**To do**
For each line below, print it again exactly as shown.
[[ Source information open ]]
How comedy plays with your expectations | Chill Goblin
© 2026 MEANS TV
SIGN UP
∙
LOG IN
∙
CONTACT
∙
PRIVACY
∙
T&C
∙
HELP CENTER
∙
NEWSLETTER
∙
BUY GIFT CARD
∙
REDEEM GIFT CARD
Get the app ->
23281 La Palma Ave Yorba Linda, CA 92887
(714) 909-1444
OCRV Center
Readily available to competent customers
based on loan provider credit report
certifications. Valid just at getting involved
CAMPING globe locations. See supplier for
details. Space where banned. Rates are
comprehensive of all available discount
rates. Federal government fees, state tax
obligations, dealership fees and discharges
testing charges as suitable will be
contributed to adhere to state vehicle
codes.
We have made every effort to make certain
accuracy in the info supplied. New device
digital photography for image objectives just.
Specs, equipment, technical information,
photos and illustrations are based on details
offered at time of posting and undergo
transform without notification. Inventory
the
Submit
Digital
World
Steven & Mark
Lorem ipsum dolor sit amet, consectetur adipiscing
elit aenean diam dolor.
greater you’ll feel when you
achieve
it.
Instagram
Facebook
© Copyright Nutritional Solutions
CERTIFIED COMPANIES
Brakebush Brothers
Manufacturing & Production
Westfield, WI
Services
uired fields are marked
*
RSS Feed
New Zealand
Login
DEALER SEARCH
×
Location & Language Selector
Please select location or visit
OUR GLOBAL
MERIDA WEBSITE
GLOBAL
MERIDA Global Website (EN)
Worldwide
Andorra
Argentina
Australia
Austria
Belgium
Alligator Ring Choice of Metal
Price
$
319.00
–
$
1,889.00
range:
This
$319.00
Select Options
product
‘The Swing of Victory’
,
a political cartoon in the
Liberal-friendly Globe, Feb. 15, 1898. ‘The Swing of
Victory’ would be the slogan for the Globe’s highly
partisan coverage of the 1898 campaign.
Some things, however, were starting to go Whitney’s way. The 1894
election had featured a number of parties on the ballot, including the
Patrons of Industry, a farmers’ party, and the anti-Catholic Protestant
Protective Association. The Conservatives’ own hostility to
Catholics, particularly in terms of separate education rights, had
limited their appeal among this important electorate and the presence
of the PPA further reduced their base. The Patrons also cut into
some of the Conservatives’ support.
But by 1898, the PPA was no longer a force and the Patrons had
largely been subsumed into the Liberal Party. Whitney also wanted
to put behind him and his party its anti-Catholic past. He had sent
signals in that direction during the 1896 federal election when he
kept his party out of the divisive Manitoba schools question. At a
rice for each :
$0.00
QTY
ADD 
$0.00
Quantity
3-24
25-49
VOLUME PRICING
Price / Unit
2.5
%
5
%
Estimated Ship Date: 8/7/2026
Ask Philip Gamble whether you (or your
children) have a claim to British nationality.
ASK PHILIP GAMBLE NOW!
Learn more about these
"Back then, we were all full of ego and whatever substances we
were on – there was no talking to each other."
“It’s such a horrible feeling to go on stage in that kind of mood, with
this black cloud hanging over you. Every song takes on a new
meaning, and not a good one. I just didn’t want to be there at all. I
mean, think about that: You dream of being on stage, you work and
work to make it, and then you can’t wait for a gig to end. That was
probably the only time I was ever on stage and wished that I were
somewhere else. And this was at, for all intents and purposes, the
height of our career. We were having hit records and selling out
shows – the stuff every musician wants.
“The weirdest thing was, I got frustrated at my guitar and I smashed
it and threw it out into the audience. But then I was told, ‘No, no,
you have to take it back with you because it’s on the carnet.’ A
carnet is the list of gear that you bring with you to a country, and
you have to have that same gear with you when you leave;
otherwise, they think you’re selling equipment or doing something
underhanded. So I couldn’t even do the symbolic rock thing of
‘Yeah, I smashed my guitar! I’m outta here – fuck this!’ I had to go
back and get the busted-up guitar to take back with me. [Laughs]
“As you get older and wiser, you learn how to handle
[[ Source information closed ]]
**Solution to the problem**
How comedy plays with your expectations | Chill Goblin
© 2026 MEANS TV
SIGN UP
∙
LOG IN
∙
CONTACT
∙
PRIVACY
∙
T&C
∙
HELP CENTER
∙
NEWSLETTER
∙
BUY GIFT CARD
∙
REDEEM GIFT CARD
Get the app ->
23281 La Palma Ave Yorba Linda, CA 92887
(714) 909-1444
OCRV Center
Readily available to competent customers
based on loan provider credit report
certifications. Valid just at getting involved
CAMPING globe locations. See supplier for
details. Space where banned. Rates are
comprehensive of all available discount
rates. Federal government fees, state tax
obligations, dealership fees and discharges
testing charges as suitable will be
contributed to adhere to state vehicle
codes.
We have made every effort to make certain
accuracy in the info supplied. New device
digital photography for image objectives just.
Specs, equipment, technical information,
photos and illustrations are based on details
offered at time of posting and undergo
transform without notification. Inventory
the
Submit
Digital
World
Steven & Mark
Lorem ipsum dolor sit amet, consectetur adipiscing
elit aenean diam dolor.
greater you’ll feel when you
achieve
it.
Instagram
Facebook
© Copyright Nutritional Solutions
CERTIFIED COMPANIES
Brakebush Brothers
Manufacturing & Production
Westfield, WI
Services
uired fields are marked
*
RSS Feed
New Zealand
Login
DEALER SEARCH
×
Location & Language Selector
Please select location or visit
OUR GLOBAL
MERIDA WEBSITE
GLOBAL
MERIDA Global Website (EN)
Worldwide
Andorra
Argentina
Australia
Austria
Belgium
Alligator Ring Choice of Metal
Price
$
319.00
–
$
1,889.00
range:
This
$319.00
Select Options
product
‘The Swing of Victory’
,
a political cartoon in the
Liberal-friendly Globe, Feb. 15, 1898. ‘The Swing of
Victory’ would be the slogan for the Globe’s highly
partisan coverage of the 1898 campaign.
Some things, however, were starting to go Whitney’s way. The 1894
election had featured a number of parties on the ballot, including the
Patrons of Industry, a farmers’ party, and the anti-Catholic Protestant
Protective Association. The Conservatives’ own hostility to
Catholics, particularly in terms of separate education rights, had
limited their appeal among this important electorate and the presence
of the PPA further reduced their base. The Patrons also cut into
some of the Conservatives’ support.
But by 1898, the PPA was no longer a force and the Patrons had
largely been subsumed into the Liberal Party. Whitney also wanted
to put behind him and his party its anti-Catholic past. He had sent
signals in that direction during the 1896 federal election when he
kept his party out of the divisive Manitoba schools question. At a
rice for each :
$0.00
QTY
ADD 
$0.00
Quantity
3-24
25-49
VOLUME PRICING
Price / Unit
2.5
%
5
%
Estimated Ship Date: 8/7/2026
Ask Philip Gamble whether you (or your
children) have a claim to British nationality.
ASK PHILIP GAMBLE NOW!
Learn more about these
"Back then, we were all full of ego and whatever substances we
were on – there was no talking to each other."
“It’s such a horrible feeling to go on stage in that kind of mood, with
this black cloud hanging over you. Every song takes on a new
meaning, and not a good one. I just didn’t want to be there at all. I
mean, think about that: You dream of being on stage, you work and
work to make it, and then you can’t wait for a gig to end. That was
probably the only time I was ever on stage and wished that I were
somewhere else. And this was at, for all intents and purposes, the
height of our career. We were having hit records and selling out
shows – the stuff every musician wants.
“The weirdest thing was, I got frustrated at my guitar and I smashed
it and threw it out into the audience. But then I was told, ‘No, no,
you have to take it back with you because it’s on the carnet.’ A
carnet is the list of gear that you bring with you to a country, and
you have to have that same gear with you when you leave;
otherwise, they think you’re selling equipment or doing something
underhanded. So I couldn’t even do the symbolic rock thing of
‘Yeah, I smashed my guitar! I’m outta here – fuck this!’ I had to go
back and get the busted-up guitar to take back with me. [Laughs]
“As you get older and wiser, you learn how to handle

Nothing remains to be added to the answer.